◆ **WHAT YOU WILL DO**
Look below for the line containing "Přihlásit se"; write out that line and each one after it to the end, exactly, and nothing else.

◆ **DATA IN THIS EXERCISE**
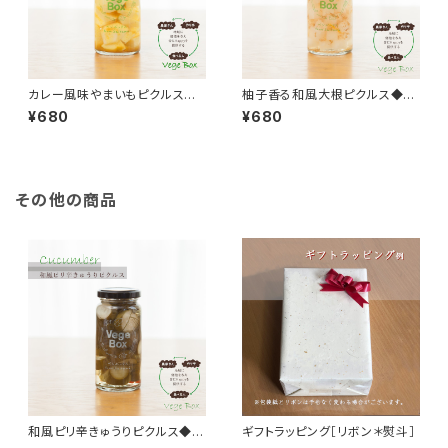
カレー風味やまいもピクルス◆
柚子香る和風大根ピクルス◆お
おうちごはん＊ギフト◆
うちごはん＊ギフト
¥680
¥680
その他の商品
和風ピリ辛きゅうりピクルス◆お
ギフトラッピング［リボン＊熨斗］
うちごはん＊ギフト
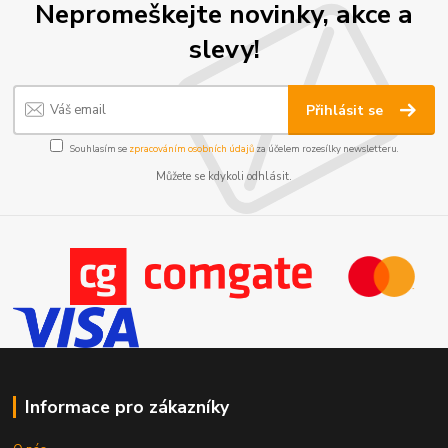
Nepromeškejte novinky, akce a
slevy!
Přihlásit se
Souhlasím se
zpracováním osobních údajů
za účelem rozesílky newsletteru.
Můžete se kdykoli odhlásit.
Informace pro zákazníky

◆ **ANSWER AREA**
Přihlásit se
Souhlasím se
zpracováním osobních údajů
za účelem rozesílky newsletteru.
Můžete se kdykoli odhlásit.
Informace pro zákazníky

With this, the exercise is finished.